Subject:  Graphene Date:  1/23/2013  11:12 PM
Author:  StoppedClock Number:  39730 of 41576

The main reason that I was first attracted to Cree as an investor is that they are the clear leader in production and manipulation of a unique (and difficult) material, SiC. We see some of the potential value of SiC, in LEDs, and as a material for niche electronics applications, which is fine for now.

But since SiC is such an unusual material, there is always the possibility that some new and unexpected SiC application is going to come along, perhaps making Cree more valuable than just LEDs, lighting, and power electronics.

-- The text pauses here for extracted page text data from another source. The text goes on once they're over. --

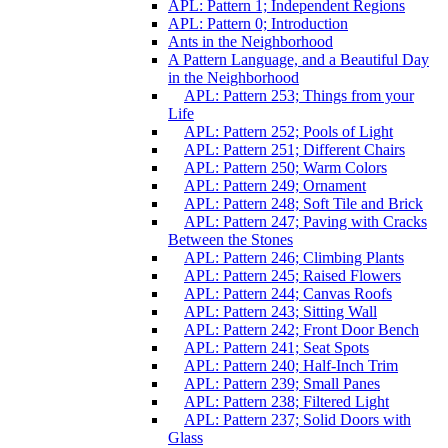
APL: Pattern 1; Independent Regions
APL: Pattern 0; Introduction
Ants in the Neighborhood
A Pattern Language, and a Beautiful Day
in the Neighborhood
APL: Pattern 253; Things from your
Life
APL: Pattern 252; Pools of Light
APL: Pattern 251; Different Chairs
APL: Pattern 250; Warm Colors
APL: Pattern 249; Ornament
APL: Pattern 248; Soft Tile and Brick
APL: Pattern 247; Paving with Cracks
Between the Stones
APL: Pattern 246; Climbing Plants
APL: Pattern 245; Raised Flowers
APL: Pattern 244; Canvas Roofs
APL: Pattern 243; Sitting Wall
APL: Pattern 242; Front Door Bench
APL: Pattern 241; Seat Spots
APL: Pattern 240; Half-Inch Trim
APL: Pattern 239; Small Panes
APL: Pattern 238; Filtered Light
APL: Pattern 237; Solid Doors with
Glass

Graphene is another unique material that is showing promise for a wide variety of applications. It also has unique mechanical and electrical qualities. Such as storing data within single molecules:

Interestingly, crystalline SiC is an important component in the major graphene production processes, and graphene grown on SiC has unique properties. From the graphene wiki page:

Another method of obtaining graphene is to heat silicon carbide (SiC) to high temperatures (>1,100 °C) under low pressures (~10-6 torr) to reduce it to graphene. This process produces epitaxial graphene with dimensions dependent upon the size of the SiC substrate (wafer). The face of the SiC used for graphene formation, silicon- or carbon-terminated, highly influences the thickness, mobility and carrier density of the graphene.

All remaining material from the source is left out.